Source: T. R. Nash, Collections for a History of Worcestershire (1783)

=== MPs 1660–1832 ===

| Election | First member |  | First party | Second member |  | Second party |
| 1660 |  | Henry Bromley |  |  | John Talbot |  |
| 1661 |  | Sir John Pakington, 2nd Bt | Royalist |  | Samuel Sandys |  |
| 1679 |  | Thomas Foley |  |
| 1681 |  | Bridges Nanfan |  |
| 1685 |  | Sir John Pakington, 3rd Bt | Tory |  | James Pytts |  |
| 1689 |  | Sir James Rushout, Bt |  |  | Thomas Foley |  |
| 1690 |  | Sir John Pakington, 4th Bt | Tory |
| 1695 |  | Edwin Sandys |  |
| 1698 |  | Sir John Pakington, 4th Bt | Tory |  | William Walsh |  |
| 1701 |  | William Bromley | Whig |
| 1702 |  | William Walsh |  |
| 1705 |  | William Bromley | Whig |
| 1707 |  | Sir Thomas Winford, Bt |  |
| 1710 |  | Samuel Pytts |  |
| 1715 |  | Thomas Vernon |  |
| 1720 |  | Sir Thomas Lyttelton, Bt |  |
| 1727 |  | Sir Herbert Pakington, Bt | Tory |
| 1734 |  | Edmund Lechmere | Tory |
| 1741 |  | Edmund Pytts (I) | Tory |
| 1747 |  | Viscount Deerhurst |  |
| 1751 by-election |  | John Bulkeley Coventry |  |
| 1753 by-election |  | Edmund Pytts (II) | Tory |
| 1761 |  | John Ward |  |  | William Dowdeswell | Whig |
| 1774 |  | Edward Foley |  |
| 1775 by-election |  | William Lygon |  |
| 1803 by-election |  | John Ward | Tory |
| 1806 by-election |  | William Lygon |  |
| 1806 |  | William Lyttelton |  |
| 1816 by-election |  | Henry Lygon |  |
| 1820 |  | Sir Thomas Winnington, Bt |  |
| 1830 |  | Thomas Foley | Whig |
| 1831 |  | Frederick Spencer | Whig |
| 1832 | constituency divided.

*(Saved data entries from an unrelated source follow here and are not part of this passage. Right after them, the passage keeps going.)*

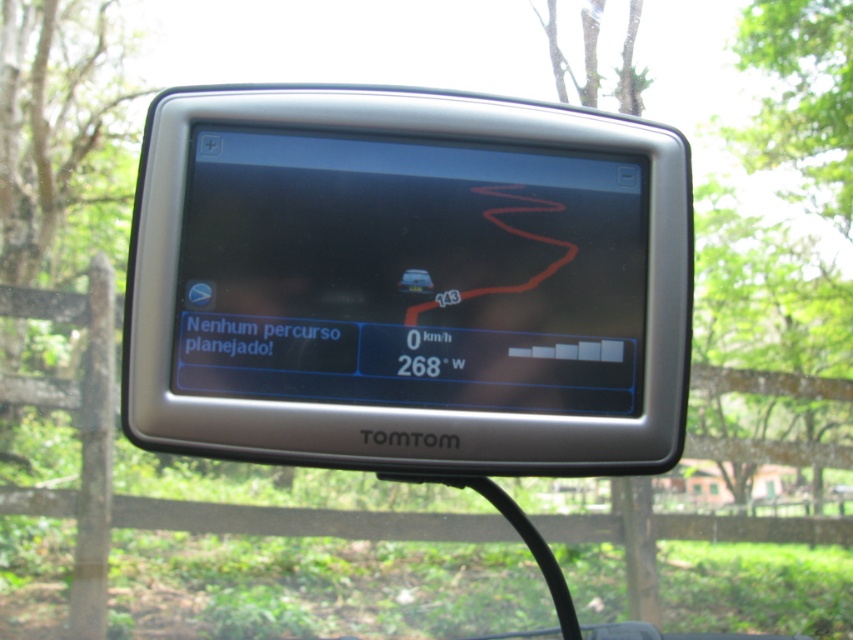 Which is above, silver plastic gps at center or matte black car at center?

Positioned higher is silver plastic gps at center.

Is silver plastic gps at center behind matte black car at center?

No, silver plastic gps at center is in front of matte black car at center.

This screenshot has width=853, height=640. What do you see at coordinates (410, 268) in the screenshot? I see `silver plastic gps at center` at bounding box center [410, 268].

Locate an element on the screen. This screenshot has width=853, height=640. silver plastic gps at center is located at coordinates (410, 268). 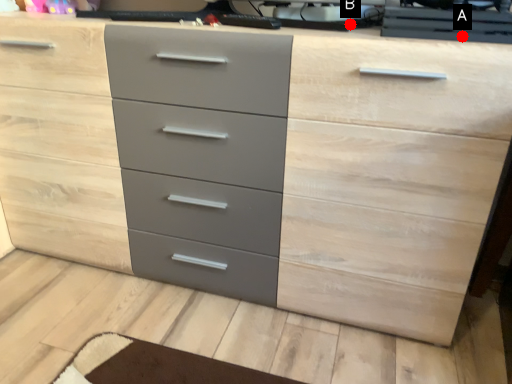 Question: Two points are circled on the image, labeled by A and B beside each circle. Which point is farther to the camera?

Choices:
 (A) A is further
 (B) B is further

Answer: (B)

See Worcestershire Eastern and Worcestershire Western |  |  |  |  |  |

==Elections==

The county franchise, from 1430, was held by the owners of freehold land valued at 40 shillings or more. Each voter had as many votes as there were seats to be filled. Votes had to be cast by a spoken declaration, in public, at the hustings, which took place in the county town of Worcester. The expense and difficulty of voting at only one location in the county, together with the lack of a secret ballot contributed to the corruption and intimidation of voters, which was widespread in the unreformed British political system.

The expense, to candidates, of contested elections encouraged the leading families of the county to agree on the candidates to be returned unopposed whenever possible. Contested county elections were therefore unusual.